→ Activity
Scan the data, and whenever a line contains "Versandrollen", copy it.
***
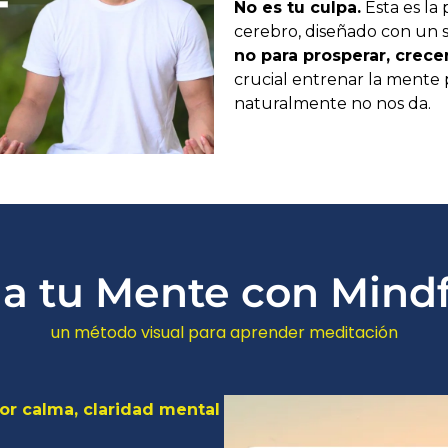
No es tu culpa.
Esta es la
cerebro, diseñado con un 
no para prosperar, crecer
crucial entrenar la mente
naturalmente no nos da.
a tu Mente con Mind
un método visual para aprender meditación​
or calma, claridad mental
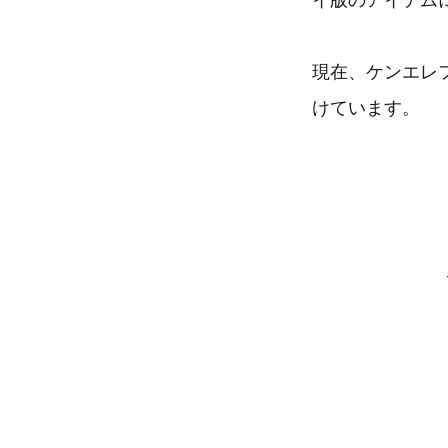
イ版のアイテム
現在、ケンエレ
けています。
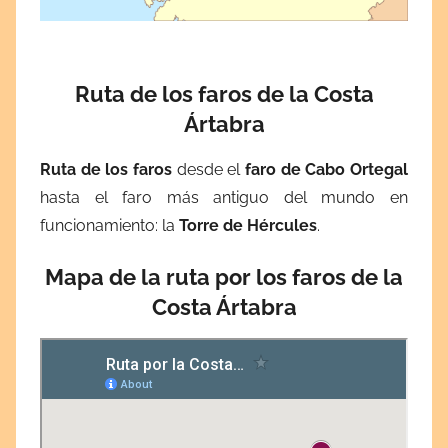
Ruta de los faros de la Costa
Ártabra
Ruta de los faros
desde el
faro de Cabo Ortegal
hasta el faro más antiguo del mundo en
funcionamiento: la
Torre de Hércules
.
Mapa de la ruta por los faros de la
Costa Ártabra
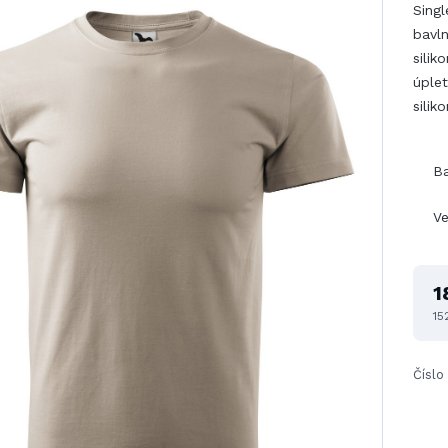
Singl
bavln
silik
úplet
sili
B
Ve
1
15
Číslo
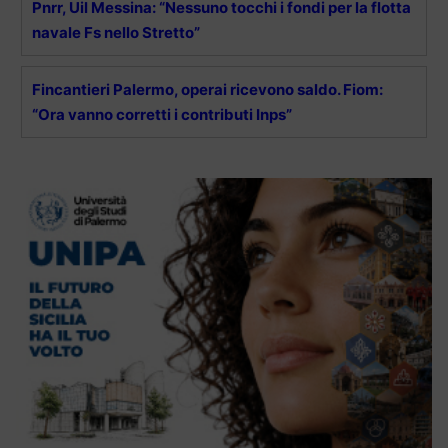
Pnrr, Uil Messina: “Nessuno tocchi i fondi per la flotta
navale Fs nello Stretto”
Fincantieri Palermo, operai ricevono saldo. Fiom:
“Ora vanno corretti i contributi Inps”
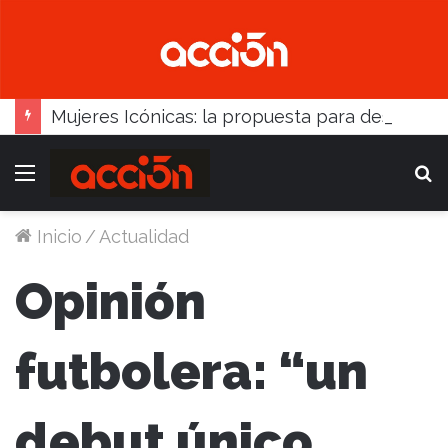
Mujeres Icónicas: la propuesta para desarrollo empresarial femenino que llega a Balcarce
Menú
B
Inicio
/
Actualidad
Opinión
futbolera: “un
debut único,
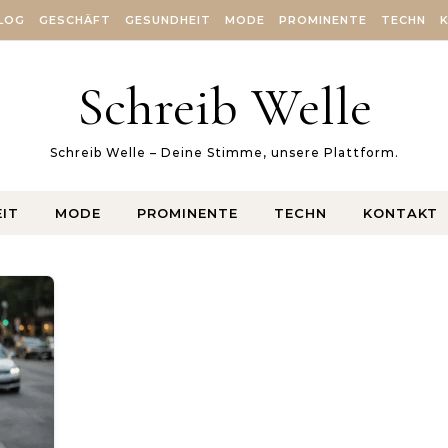
LOG
GESCHÄFT
GESUNDHEIT
MODE
PROMINENTE
TECHN
Schreib Welle
Schreib Welle – Deine Stimme, unsere Plattform.
IT
MODE
PROMINENTE
TECHN
KONTAKT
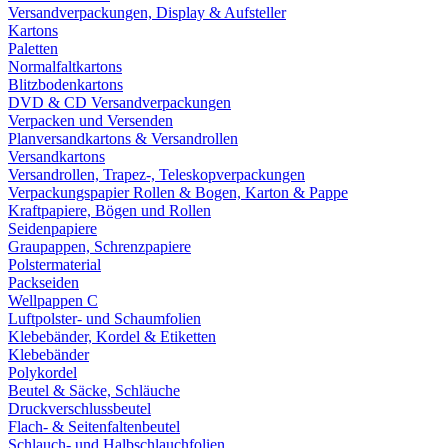
Versandverpackungen, Display & Aufsteller
Kartons
Paletten
Normalfaltkartons
Blitzbodenkartons
DVD & CD Versandverpackungen
Verpacken und Versenden
Planversandkartons & Versandrollen
Versandkartons
Versandrollen, Trapez-, Teleskopverpackungen
Verpackungspapier Rollen & Bogen, Karton & Pappe
Kraftpapiere, Bögen und Rollen
Seidenpapiere
Graupappen, Schrenzpapiere
Polstermaterial
Packseiden
Wellpappen C
Luftpolster- und Schaumfolien
Klebebänder, Kordel & Etiketten
Klebebänder
Polykordel
Beutel & Säcke, Schläuche
Druckverschlussbeutel
Flach- & Seitenfaltenbeutel
Schlauch- und Halbschlauchfolien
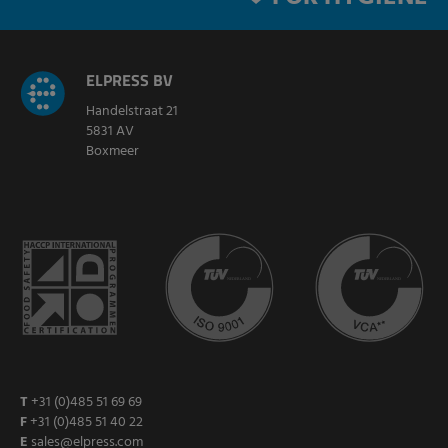
ELPRESS BV
Handelstraat 21
5831 AV
Boxmeer
T
+31 (0)485 51 69 69
F
+31 (0)485 51 40 22
E
sales@elpress.com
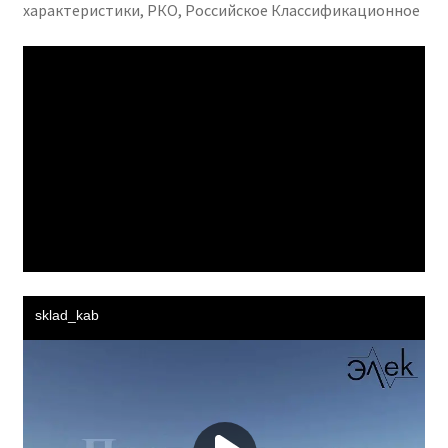
характеристики, РКО, Российское Классификационное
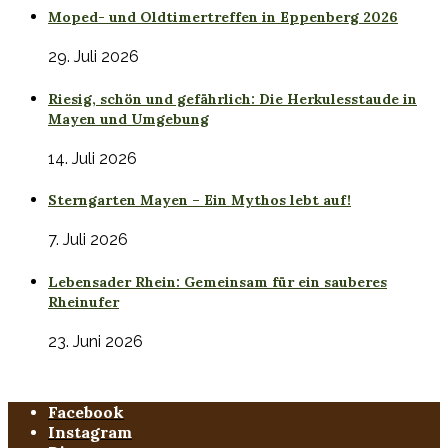
Moped- und Oldtimertreffen in Eppenberg 2026
29. Juli 2026
Riesig, schön und gefährlich: Die Herkulesstaude in
Mayen und Umgebung
14. Juli 2026
Sterngarten Mayen – Ein Mythos lebt auf!
7. Juli 2026
Lebensader Rhein: Gemeinsam für ein sauberes
Rheinufer
23. Juni 2026
Facebook
Instagram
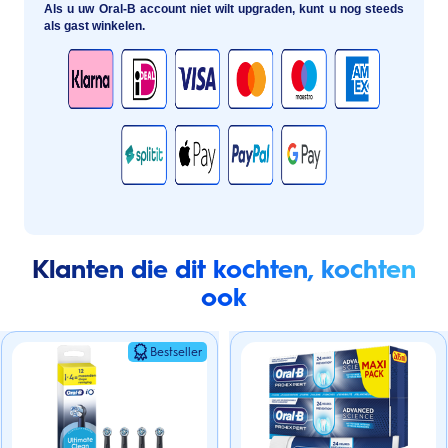
Als u uw Oral-B account niet wilt upgraden, kunt u nog steeds
als gast winkelen.
Klanten die dit kochten, kochten
ook
Bestseller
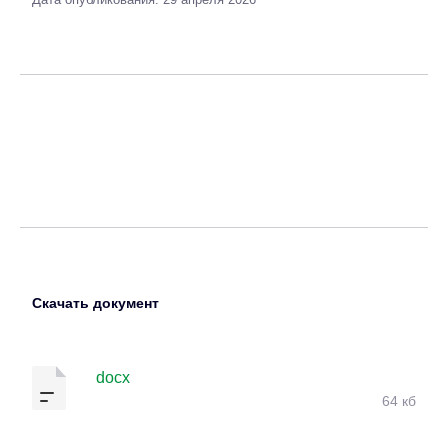
Скачать документ
docx
64 кб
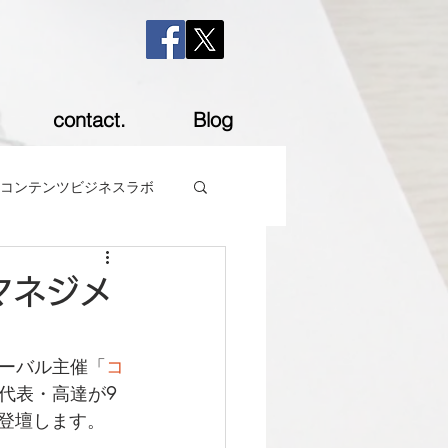
contact.
Blog
コンテンツビジネスラボ
マネジメ
ーバル主催「
コ
代表・高達が9
登壇します。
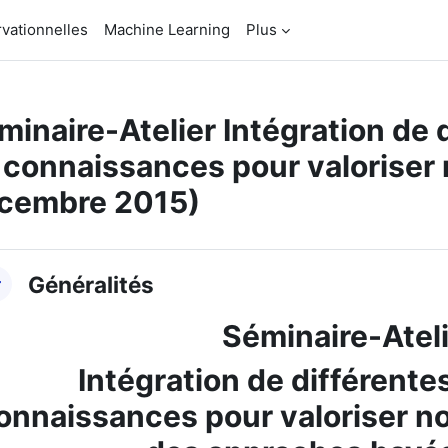
vationnelles
Machine Learning
Plus
minaire-Atelier Intégration de 
 connaissances pour valoriser
cembre 2015)
sumé de section
Généralités
Séminaire-Atel
Intégration de différente
onnaissances pour valoriser no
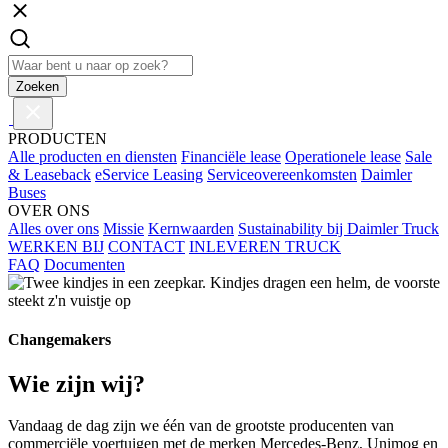
Zoeken
PRODUCTEN
Alle producten en diensten
Financiële lease
Operationele lease
Sale
& Leaseback
eService Leasing
Serviceovereenkomsten
Daimler
Buses
OVER ONS
Alles over ons
Missie
Kernwaarden
Sustainability bij Daimler Truck
WERKEN BIJ
CONTACT
INLEVEREN TRUCK
FAQ
Documenten
Changemakers
Wie zijn wij?
Vandaag de dag zijn we één van de grootste producenten van
commerciële voertuigen met de merken Mercedes-Benz, Unimog en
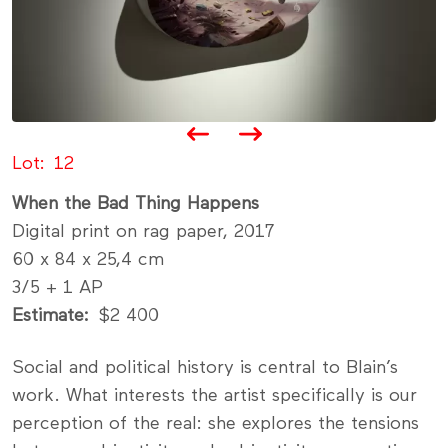
Lot
12
When the Bad Thing Happens
Digital print on rag paper, 2017
60 x 84 x 25,4 cm
3/5 + 1 AP
Estimate
$2 400
Social and political history is central to Blain’s
work. What interests the artist specifically is our
perception of the real: she explores the tensions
***
→ Task answer
Planversandkartons & Versandrollen
Versandrollen, Trapez-, Teleskopverpackungen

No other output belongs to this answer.